# Aerofoils - How Wings Work – Assignment Example

The paper "Aerofoils - How Wings Work " is a great example of an assignment on science. Common Misconceptions about Lifts One of the common misconceptions about lifts is the concepts of lateral flow or span-wise flow. It is a common misconception that the wingtip vortices are associated with the unnecessary span-wise flow. It is sometimes believed that lifts and trailing vortices are associated with the flow of air around the pan. This is however a misconception as to the lifts and trailing vortices are not associated with the lateral flow.

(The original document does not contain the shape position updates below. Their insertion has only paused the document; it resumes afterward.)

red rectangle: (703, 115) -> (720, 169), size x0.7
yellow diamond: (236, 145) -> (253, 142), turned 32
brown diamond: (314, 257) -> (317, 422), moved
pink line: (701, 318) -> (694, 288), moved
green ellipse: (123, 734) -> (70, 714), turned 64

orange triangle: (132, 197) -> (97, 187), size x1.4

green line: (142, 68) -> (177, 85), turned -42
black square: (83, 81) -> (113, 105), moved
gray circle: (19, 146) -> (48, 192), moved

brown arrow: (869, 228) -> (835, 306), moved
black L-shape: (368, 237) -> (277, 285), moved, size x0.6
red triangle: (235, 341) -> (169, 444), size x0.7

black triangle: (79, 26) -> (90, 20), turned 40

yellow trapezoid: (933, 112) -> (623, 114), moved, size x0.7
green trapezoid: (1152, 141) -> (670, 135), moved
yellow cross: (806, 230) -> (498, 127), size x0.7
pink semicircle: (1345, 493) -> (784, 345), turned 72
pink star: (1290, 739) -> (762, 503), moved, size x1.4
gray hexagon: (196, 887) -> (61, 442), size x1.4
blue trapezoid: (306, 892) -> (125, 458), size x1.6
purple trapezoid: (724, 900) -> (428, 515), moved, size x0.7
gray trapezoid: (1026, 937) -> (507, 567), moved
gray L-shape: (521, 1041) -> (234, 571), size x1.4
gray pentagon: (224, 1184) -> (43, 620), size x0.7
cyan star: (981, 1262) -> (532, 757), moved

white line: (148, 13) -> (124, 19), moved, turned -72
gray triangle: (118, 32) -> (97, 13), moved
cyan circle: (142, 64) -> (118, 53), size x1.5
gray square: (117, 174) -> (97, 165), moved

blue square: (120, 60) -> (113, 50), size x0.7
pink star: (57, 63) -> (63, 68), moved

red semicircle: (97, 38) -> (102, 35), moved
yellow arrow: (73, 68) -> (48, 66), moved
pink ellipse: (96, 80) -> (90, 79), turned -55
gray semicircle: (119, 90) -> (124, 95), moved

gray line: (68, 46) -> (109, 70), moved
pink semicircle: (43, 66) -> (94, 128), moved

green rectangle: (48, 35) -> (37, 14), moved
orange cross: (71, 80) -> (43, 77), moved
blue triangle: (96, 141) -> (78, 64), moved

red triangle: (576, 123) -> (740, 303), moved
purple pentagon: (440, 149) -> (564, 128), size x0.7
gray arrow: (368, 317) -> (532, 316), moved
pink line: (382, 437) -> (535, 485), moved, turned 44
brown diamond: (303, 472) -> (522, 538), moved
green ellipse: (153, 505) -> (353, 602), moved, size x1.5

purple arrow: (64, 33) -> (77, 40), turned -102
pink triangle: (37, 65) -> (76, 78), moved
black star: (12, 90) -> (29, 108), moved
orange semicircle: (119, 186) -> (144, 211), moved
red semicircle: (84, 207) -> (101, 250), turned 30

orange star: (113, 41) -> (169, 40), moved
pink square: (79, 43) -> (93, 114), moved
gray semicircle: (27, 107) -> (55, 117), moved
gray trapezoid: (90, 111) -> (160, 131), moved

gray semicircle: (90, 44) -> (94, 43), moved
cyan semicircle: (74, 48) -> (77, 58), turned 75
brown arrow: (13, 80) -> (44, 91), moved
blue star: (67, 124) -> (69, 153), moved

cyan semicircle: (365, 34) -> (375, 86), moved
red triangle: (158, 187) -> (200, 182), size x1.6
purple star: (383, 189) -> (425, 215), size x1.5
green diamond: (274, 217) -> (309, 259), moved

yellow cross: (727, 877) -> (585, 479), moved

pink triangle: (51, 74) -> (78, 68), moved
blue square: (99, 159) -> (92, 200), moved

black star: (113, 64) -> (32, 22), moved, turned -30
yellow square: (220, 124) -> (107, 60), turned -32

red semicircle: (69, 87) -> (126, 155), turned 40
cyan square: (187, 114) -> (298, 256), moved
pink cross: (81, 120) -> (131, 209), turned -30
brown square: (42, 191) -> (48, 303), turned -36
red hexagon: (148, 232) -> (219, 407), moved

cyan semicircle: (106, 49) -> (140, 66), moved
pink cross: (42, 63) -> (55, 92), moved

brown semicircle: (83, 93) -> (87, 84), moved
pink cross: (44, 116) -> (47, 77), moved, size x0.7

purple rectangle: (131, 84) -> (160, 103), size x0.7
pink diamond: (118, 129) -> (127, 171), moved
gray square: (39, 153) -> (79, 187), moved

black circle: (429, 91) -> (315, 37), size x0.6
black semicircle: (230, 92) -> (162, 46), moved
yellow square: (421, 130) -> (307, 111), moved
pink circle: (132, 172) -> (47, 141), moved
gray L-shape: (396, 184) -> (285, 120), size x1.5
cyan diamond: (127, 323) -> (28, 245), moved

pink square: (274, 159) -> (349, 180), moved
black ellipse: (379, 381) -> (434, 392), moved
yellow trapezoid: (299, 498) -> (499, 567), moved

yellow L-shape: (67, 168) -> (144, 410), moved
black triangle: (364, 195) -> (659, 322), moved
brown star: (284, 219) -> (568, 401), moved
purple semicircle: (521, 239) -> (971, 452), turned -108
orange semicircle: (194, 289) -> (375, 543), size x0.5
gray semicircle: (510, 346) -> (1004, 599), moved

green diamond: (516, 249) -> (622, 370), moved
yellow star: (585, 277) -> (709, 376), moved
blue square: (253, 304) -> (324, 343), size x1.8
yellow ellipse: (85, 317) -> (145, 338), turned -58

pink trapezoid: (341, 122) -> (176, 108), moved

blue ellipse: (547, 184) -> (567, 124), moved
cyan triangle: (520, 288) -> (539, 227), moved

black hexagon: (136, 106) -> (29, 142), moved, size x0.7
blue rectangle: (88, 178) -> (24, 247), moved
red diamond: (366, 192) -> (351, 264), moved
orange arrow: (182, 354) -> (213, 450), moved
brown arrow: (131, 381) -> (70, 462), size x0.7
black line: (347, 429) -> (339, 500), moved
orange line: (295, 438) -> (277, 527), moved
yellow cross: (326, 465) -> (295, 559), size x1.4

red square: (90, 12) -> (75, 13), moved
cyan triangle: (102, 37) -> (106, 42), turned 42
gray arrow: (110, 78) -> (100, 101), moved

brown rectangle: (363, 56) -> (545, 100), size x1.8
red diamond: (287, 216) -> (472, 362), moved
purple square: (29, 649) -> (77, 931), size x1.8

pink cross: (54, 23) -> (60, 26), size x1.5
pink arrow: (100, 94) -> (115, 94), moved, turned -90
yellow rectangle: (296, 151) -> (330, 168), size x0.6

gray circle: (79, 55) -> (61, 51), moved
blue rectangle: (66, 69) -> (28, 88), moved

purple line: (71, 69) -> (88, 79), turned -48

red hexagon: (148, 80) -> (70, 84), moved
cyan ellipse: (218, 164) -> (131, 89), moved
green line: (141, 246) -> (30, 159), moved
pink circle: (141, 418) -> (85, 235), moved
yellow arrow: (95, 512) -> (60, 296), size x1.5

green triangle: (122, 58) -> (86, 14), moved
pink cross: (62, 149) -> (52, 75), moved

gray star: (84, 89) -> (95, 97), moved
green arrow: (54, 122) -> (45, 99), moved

Another misconception regards the velocity relative to the skin of the wing. The misconception is that the lift is usually produced by the velocity relative to the wing of the skin. This is because the air has a velocity and pressure everywhere and it is not just concentrated at the surface of the wings (Kemp, 10). Air has a defined velocity everywhere and it is not just at the contact point with the wings. The Magnus effects and the Bernoulli’ s principles are applicable in terms of creating the circulation that is needed for the purposes of carrying out a mechanical lift.

The third misconception about lifts is about the wings. The misconception is that the wings must be curved at the top and flat at the bottom for the purposes of supporting the lift. This is however not true as the pilots may sometimes fly their planes upside down for a long period of time. Had the idea been true, it would have been impossible to fly the planes upside-down. The shape of the wing influences the air circulation as it forms the first point of contact with the air.

It is thus important to note that the airfoils do not produce lift due to their curved nature at the top. How an aerofoil generates Lift The angle of attack as well as the shape of the aerofoil is important in terms of generating a lift. When the airfoil is placed at the correct angle, it deflects the incoming air and hence creating a force. The force is however in the direction opposite to the deflection. This force is usually referred to as an aerodynamic force.

The sum of the obstacle effect is important in terms of generating flow patterns at the wings. It is also important to note that it is not possible for the airfoils to generate a lift at zero angles of attack. Although the curvature of the airfoil is important, it does not affect the generation of the lift. The creation of higher pressure on one side and lower pressure on the other side is also achieved through the turning of the air which creates curved streamlines (Wood 61). The creation of a pressure difference plays an important role in terms of creating a velocity difference.

This is achieved through Bernoulli’ s principles. According to the principle, the air has a high velocity when the pressure is low. The wings play an important role during the process in terms of changing the airspeed. The flow field that is created leads to a higher velocity on the upper side and low velocity in the lower surface. The Kutta condition plays an important role in terms of dealing with the flow of air and the circulation of the air.

This can also be explained by Newton’ s law of motion with regard to the action and reaction. The process thus results in the generation of a lift. The amount of lift that is generated is equal to the circulation, times density, times wingspan, and times airspeed.

References

Beaty, William. Why does the smoke ring? Retrieved on 5 January 2014 from . 2012.

National Aeronautics and Space Administration. Shape effect on lift. Retrieved on 5 January 2014 from 2014.

Kemp, Nelson H. "On the lift and circulation of airfoils in some unsteady-flow problems." Journal of the Aeronautical Sciences (Institute of the Aeronautical Sciences) 19.10 (2012).

Wood, David. "Aerofoils: Lift, Drag, and Circulation." Small Wind Turbines. Springer London, 2011. 57-75.

Ross, Mark. "Modeling Unsteady Lift and Radiated Sound Generated by a 2-D Airfoil in an Intermittent Flow." Bulletin of the American Physical Society 57 (2012).

Chung, Yongmann "Effectiveness of active flow control for turbulent skin friction drag reduction." Physics of Fluids 23.2 (2011): 025102.

Schubauer, G. B. "Laminar boundary-layer oscillations and stability of the laminar flow." Journal of the Aeronautical Sciences (Institute of the Aeronautical Sciences) 14.2 (2012).

Emmons, Howard W. "The laminar-turbulent transition in a boundary layer-Part I." Journal of the Aeronautical Sciences (Institute of the Aeronautical Sciences) 18.7 (2012).

Rajakumar, S."Iterative approach for optimizing coefficient of power, coefficient of lift and drag of wind turbine rotor." Renewable Energy 38.1 (2012): 83-93.